The US Department of Justice has joined a Medicare Advantage fraud whistleblower lawsuit against Independent Health Association, Independent Health Corp., DxID LLC and the former CEO of DxID, that was filed by Phillips & Cohen LLP.
The “qui tam” lawsuit and DOJ allege that Independent Health, its subsidiary DxID, and DxID’s ex-CEO Betsy Gaffney violated the False Claims Act by engaging in risk-adjustment fraud – submitting or causing the submission of false or fraudulent diagnosis codes of enrollees in Medicare Advantage plans – to inflate Independent Health’s risk-adjustment payments.
DOJ filed on Sept. 13 its 102-page complaint in intervention against Independent Health and the other defendants that alleges Medicare Advantage fraud.
“DOJ’s intervention in this case demonstrates the government’s continuing commitment to prosecute risk-adjustment fraud aggressively,” said Emily Stabile, a whistleblower attorney with Phillips & Cohen.
The whistleblower, Teresa Ross, was a director of risk-adjustment services for Group Health Cooperative (GHC), now known as Kaiser Foundation Health Plan of Washington. Her qui tam lawsuit included GHC as a defendant as well as the other defendants. Kaiser Foundation Health Plan paid $6.3 million to the federal government last year to settle its liability in the case.

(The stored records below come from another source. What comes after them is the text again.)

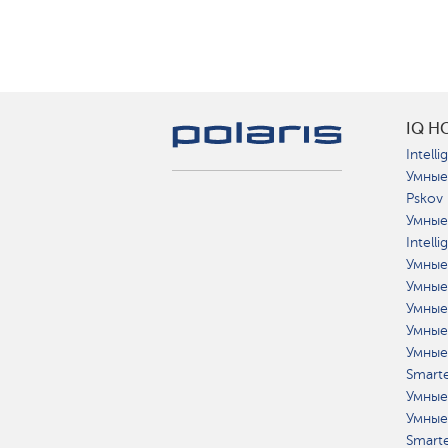
IQ H
Intelli
Умные
Pskov
Умные
Intell
Умные
Умные
Умные
Умные
Умные
Smart
Умные
Умные
Smart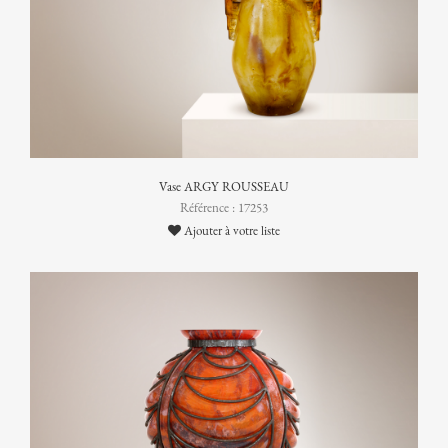
Vase ARGY ROUSSEAU
Référence : 17253
Ajouter à votre liste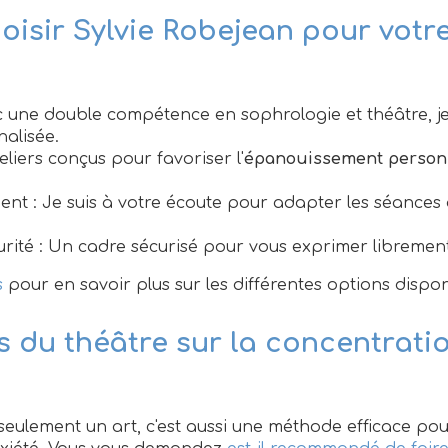
isir Sylvie Robejean pour votre
c une double compétence en sophrologie et théâtre, je
alisée.
eliers conçus pour favoriser l'
épanouissement person
nt : Je suis à votre écoute pour adapter les séances
rité : Un cadre sécurisé pour vous exprimer librement
s
pour en savoir plus sur les différentes options dispon
s du théâtre sur la concentrati
seulement un art, c'est aussi une méthode efficace pour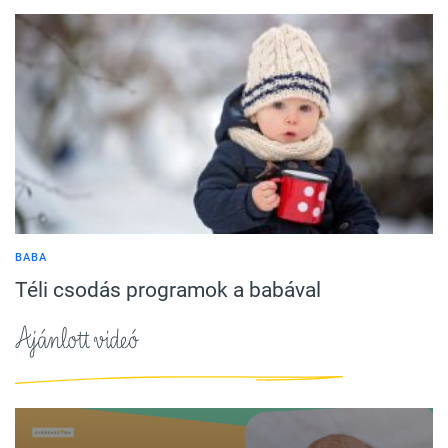
BABA
Téli csodás programok a babával
Ajánlott videó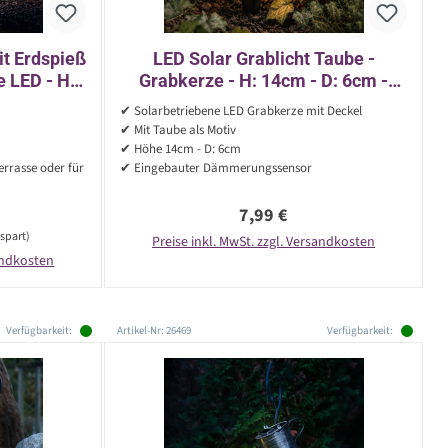
t Erdspieß
LED Solar Grablicht Taube -
e LED - H:
Grabkerze - H: 14cm - D: 6cm -
Stück
Lichtsensor - inkl. Erdspieß - weiß
✔ Solarbetriebene LED Grabkerze mit Deckel
✔ Mit Taube als Motiv
✔ Höhe 14cm - D: 6cm
errasse oder für
✔ Eingebauter Dämmerungssensor
Regulärer Preis:
7,99 €
spart)
Preise inkl. MwSt. zzgl. Versandkosten
sandkosten
Verfügbarkeit:
Artikel-Nr: 26469
Verfügbarkeit: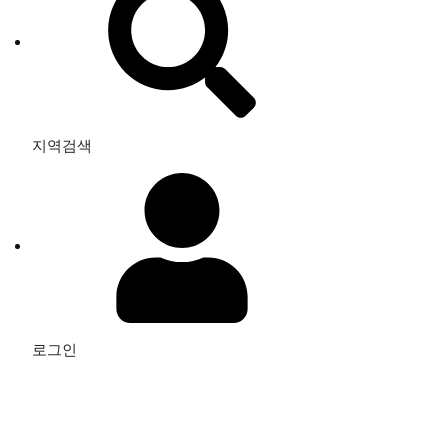
지역검색
로그인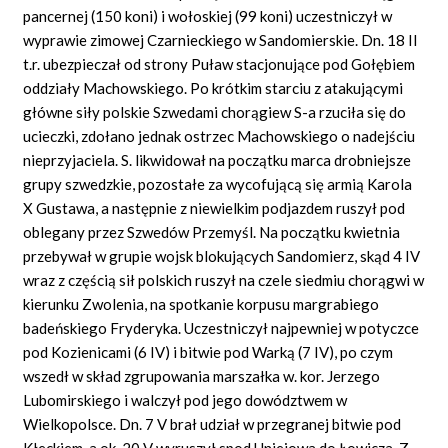
pancernej (150 koni) i wołoskiej (99 koni) uczestniczył w
wyprawie zimowej Czarnieckiego w Sandomierskie. Dn. 18 II
t.r. ubezpieczał od strony Puław stacjonujące pod Gołębiem
oddziały Machowskiego. Po krótkim starciu z atakującymi
główne siły polskie Szwedami chorągiew S-a rzuciła się do
ucieczki, zdołano jednak ostrzec Machowskiego o nadejściu
nieprzyjaciela. S. likwidował na początku marca drobniejsze
grupy szwedzkie, pozostałe za wycofującą się armią Karola
X Gustawa, a następnie z niewielkim podjazdem ruszył pod
oblegany przez Szwedów Przemyśl. Na początku kwietnia
przebywał w grupie wojsk blokujących Sandomierz, skąd 4 IV
wraz z częścią sił polskich ruszył na czele siedmiu chorągwi w
kierunku Zwolenia, na spotkanie korpusu margrabiego
badeńskiego Fryderyka. Uczestniczył najpewniej w potyczce
pod Kozienicami (6 IV) i bitwie pod Warką (7 IV), po czym
wszedł w skład zgrupowania marszałka w. kor. Jerzego
Lubomirskiego i walczył pod jego dowództwem w
Wielkopolsce. Dn. 7 V brał udział w przegranej bitwie pod
Kłeckiem, a ok. 20 V wyruszył spod Uniejowa do Łowicza. Z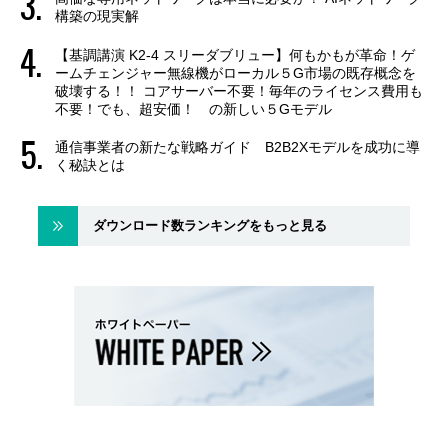
構築の現実解
【基調講演 K2-4 スリーダブリュー】何もかもが革命！ゲ
ームチェンジャー無線機がローカル５G市場の既存概念を
破壊する！！ コアサーバー不要！毎年のライセンス費用も
不要！でも、超安価！ の新しい５Gモデル
通信事業者の新たな戦略ガイド B2B2Xモデルを成功に導
く秘訣とは
ダウンロード数ランキングをもっと見る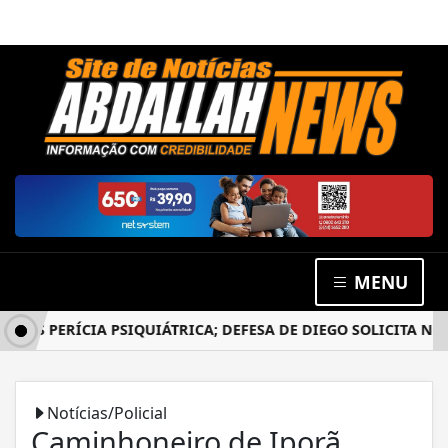
MENU
S PERÍCIA PSIQUIÁTRICA; DEFESA DE DIEGO SOLICITA NOVO
Notícias/Policial
Caminhoneiro de Iporã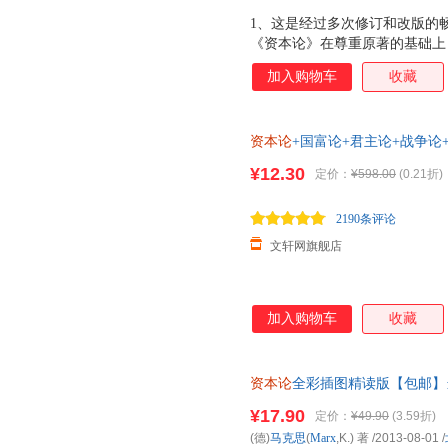
刘东
刘川
林耀华
1、这是经过多次修订和改版的
李永新
李颖
李杨
《资本论》在尊重原著的基础上
李响
李文锋
李涛
加深刻地理解全书。 3、本版
加入购物车
收藏
全面扫除阅读障碍。
李丽娟
李康
李建臣
科恩
解玺璋
江宇
资本论
+国富论+君主论+战争论
黄超
胡明
胡江伟
简史 推动世界历史进程的著作 
¥12.30
黑格尔
赫德森
韩松
定价：
¥598.00
(0.21折)
宫西达也
富强
傅惟慈
2190条评论
冯克利
樊纲
恩斯特
文轩网旗舰店
陈伟
陈鹏
陈婧
曾弘毅
布伦丹·西姆斯
本杰明·
白钢
奥斯丁
奥兰多·
加入购物车
收藏
资本论
全彩插图精读版【包邮】
2400206000071政治/军
¥17.90
定价：
¥49.90
(3.59折)
货，85%城市次日达，团购优
(德)
马克思
(
Marx
,K.) 著
/2013-08-01
/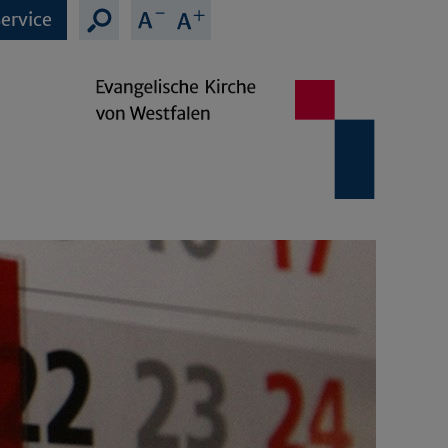
ervice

The whistleblower’s and government’s complaints allege that DxID, a fully owned subsidiary of Independent Health, conducted a retrospective chart review program for GHC and Independent Health to review Medicare Advantage plan patients’ medical records and gather additional diagnosis codes for enrollees that they could submit for risk adjustment even when there was insufficient support in medical records for documenting the codes. False diagnosis codes would increase capitated risk-adjustment payments to the plans.
The government also alleged that the coding consultant “nudged” providers to fill out addenda to retroactively add diagnoses to medical records so that Independent Health could submit additional, fraudulent diagnosis codes. As a result of this process, Independent Health submitted more than 125,000 diagnosis codes that caused the government to pay millions of dollars more to the Medicare Advantage plan than it otherwise would have paid, according to DOJ’s complaint.
Phillips & Cohen is litigating the whistleblower’s risk-adjustment fraud case with co-counsel at Constantine Cannon as well as the government.